Homo rudolfensis: KNM-ER 1470

  • Geologic Age:

    1.9 Ma

  • Discovery Date:

    Aug 1972

  • Discovered By:

    Bernard Ngeneo

  • Discovery Location:

    Area 131, Koobi Fora, Kenya

  • Cranial Capacity:

    775 cc

  • Specimen Age:

    Young Adult

  • Original Publication:

    Leakey R.E.F. 1973.

    KNM-ER 1470 is an almost complete cranium missing aspects of its anterior face, including portions of the zygomatic and frontal bones. The cranium exhibits relatively reduced supraorbital tori, and lacks a distinct supraorbital sulcus2. KNM-ER 1470 exhibits moderate postorbital constriction (though not as pronounced as australopiths), and no evidence of a sagittal keel2. Overall, the cranium shows little indication of powerful chewing muscle attachments. No tooth crowns were recovered for KNM-ER 1470, but the roots and the preserved alveoli suggest that the incisors and canines (anterior teeth) were of substantial size2, and that the cheek teeth were relatively large3. The vault of the cranium is relatively high, with parietal eminences and steeply sloping sides3.
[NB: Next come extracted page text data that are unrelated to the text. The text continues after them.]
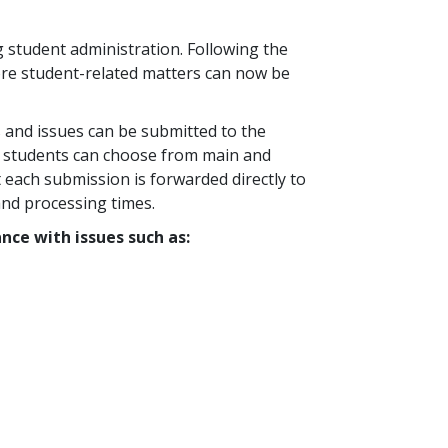
 student administration. Following the
ore student-related matters can now be
s and issues can be submitted to the
in, students can choose from main and
t each submission is forwarded directly to
and processing times.
nce with issues such as: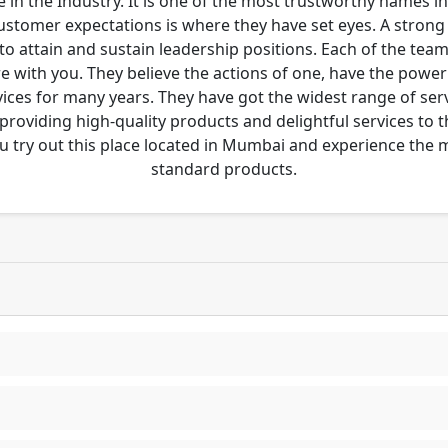
 in the Industry. It is one of the most trustworthy names i
customer expectations is where they have set eyes. A stro
to attain and sustain leadership positions. Each of the tea
re with you. They believe the actions of one, have the pow
ces for many years. They have got the widest range of serv
 providing high-quality products and delightful services to 
u try out this place located in Mumbai and experience the
standard products.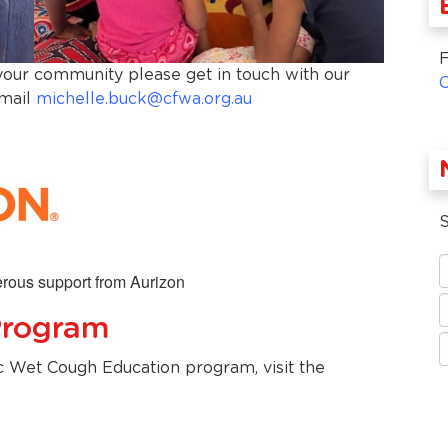
F
 your community please get in touch with our
email
michelle.buck@cfwa.org.au
S
rous support from Aurizon
Program
c Wet Cough Education program, visit the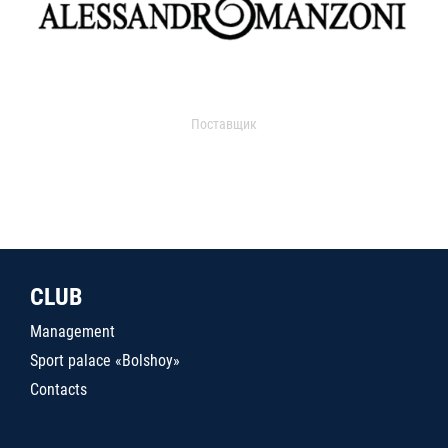
Поставщик
CLUB
Management
Sport palace «Bolshoy»
Contacts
    There is much debate as to whether or not Homo habilis and Homo rudolfensis are the same species. If they are considered separate species, KNM-ER 1470 is a good representation of the latter. The face of KNM-ER 1470 is relatively long in comparison with the H. habilis specimen KNM-ER 1813, and has a larger cranial capacity and larger cheek teeth3. Some argue that these specimens represent the male and female counterparts of a single species with marked sexual dimorphism, while others argued that the two fossils represent different species.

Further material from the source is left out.